Columna de Óscar Contardo: La terquedad frente a los hechos
Los resultados en las elecciones municipales y en las gobernaciones se pueden leer como un agotamiento del impulso que la derecha logró con el triunfo del Rechazo en septiembre de 2022. Ese impulso fue utilizado para enfrentar la candidatura de Claudio Orrego a quien se le enrostró haber apoyado el primer proyecto constitucional, como si en ese apoyo hubiera algo imperdonable, una mancha que debía ser eliminada y que el propio candidato debía ocultar. No resultó. El gobernador no solo retuvo el cargo, sino que fue confirmado por una amplia ventaja que lo sitúa en una posición expectante para la próxima presidencial. El candidato contendor, pese a haber levantado su campaña desde la construcción de un personaje ajeno a la elite y de un origen social mesocrático que lo situaba, aparentemente, a distancia de la fronda conservadora, solo triunfó en las comunas del nororiente de Santiago. Francisco Orrego ni siquiera superó a Claudio Orrego en Providencia, el municipio de Evelyn Matthei, la apuesta presidencial de la derecha tradicional. Habría que preguntarse por qué en la elección municipal la derecha ganó fácilmente en Providencia y perdió en las de gobernación regional.

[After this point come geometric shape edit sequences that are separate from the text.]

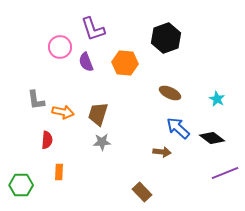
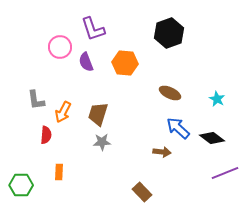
black hexagon: moved 3 px right, 5 px up
orange arrow: rotated 105 degrees clockwise
red semicircle: moved 1 px left, 5 px up
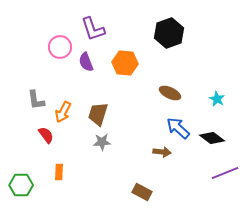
red semicircle: rotated 42 degrees counterclockwise
brown rectangle: rotated 18 degrees counterclockwise
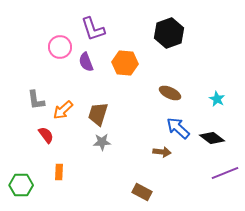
orange arrow: moved 2 px up; rotated 20 degrees clockwise
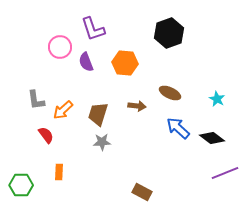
brown arrow: moved 25 px left, 46 px up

En la región de Valparaíso el asunto fue aún peor para el sector, que fue derrotado en todas las comunas por el gobernador desafiado, quien, dicho sea de paso, también apoyó la primera propuesta constitucional. En la lógica bipolar establecida por distinguidos dirigentes de la oposición, con ese resultado podríamos deducir que toda la región es “octubrista”, lo que quiera que esa etiqueta signifique, pero eso no es posible porque si hay algo que no existe en la realidad es aquella categoría maniquea y tramposa utilizada para ahorrarse un análisis menos iracundo y más reposado de los acontecimientos.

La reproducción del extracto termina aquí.